Casi todos hemos visto el video viral de un hombre reprendiendo -con sacudidas y amenaza de puntapié- a su hijo luego que éste agrediera verbalmente a un sereno en Miraflores (Lima).
No vamos a hablar de si la manera de corregir del padre fue la correcta -hay opiniones divididas sobre esto-, sino de cómo la pandemia ha hecho más evidentes y escandalosas las diferencias entre ciudadanos que asumen ser “de primera clase”, intocables, privilegiados a quienes las leyes no alcanzan, y entre esos otros compatriotas -aparentemente “de segunda” o inferior categoría- que trabajan en el servicio a la sociedad, pero que son maltratados en razón a su fortuna material, su procedencia social o “racial”, etc.

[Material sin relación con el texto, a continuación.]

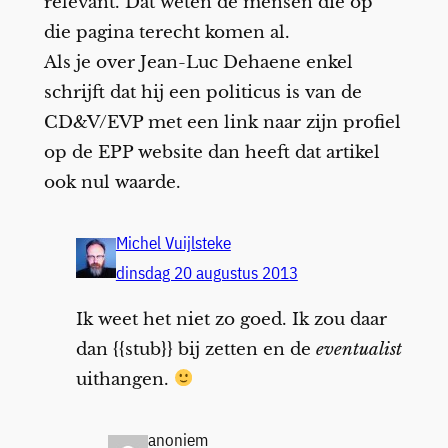
relevant. Dat weten de mensen die op
die pagina terecht komen al.
Als je over Jean-Luc Dehaene enkel
schrijft dat hij een politicus is van de
CD&V/EVP met een link naar zijn profiel
op de EPP website dan heeft dat artikel
ook nul waarde.
Michel Vuijlsteke
dinsdag 20 augustus 2013
Ik weet het niet zo goed. Ik zou daar
dan {{stub}} bij zetten en de
eventualist
uithangen.
anoniem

La pandemia, se decía en los primeros meses del 2020, debe volvernos más humanos, más solidarios, más amables, más comprometidos con el bienestar ajeno, tanto como con el propio. Los años precedentes los vivimos en una burbuja de confort, de aparente progreso, de individualismo y de predominio del dinero por sobre la salud, la tranquilidad y el cultivo personal. En el 2022 tales propósitos nos parecen huecos: poco es lo que, como especie, hemos aprendido. Apenas consentimos en cubrirnos la nariz y boca al estornudar o toser y, en nombre de la libertad y otros mitos modernos, superponemos nuestro derecho a enfermarnos o morir sin pensar en el impacto de semejante conducta en los demás. Si así pensamos en términos de salud, ¿íbamos a ser mejores en lo concerniente al respeto a nuestras autoridades?
Nos guste o no, en el mundo hay autoridades, personas que se encargan de que la cultura, la civilización, la sociedad, etc., sean viables y no caigan a la primera crisis. Personas que desde posiciones humildes nos protegen y ponen por delante las normas. ¿Que hay autoridades malas, que hay serenos aprovechados y policías indignos de portar el uniforme y el arma? Por supuesto, pero no son las excepciones las que definen al grupo, así como no son nuestros errores o debilidades las que definen nuestra personalidad. En cualquier caso, nada permite discriminar o juzgar de acuerdo a elementos tan fuera de lugar como el color de piel o el grosor del monedero o el lugar de residencia, menos aún cuando la enfermedad ha demostrado que, ante la posibilidad de morir, no hay diferencias. ¿Podemos mejorar?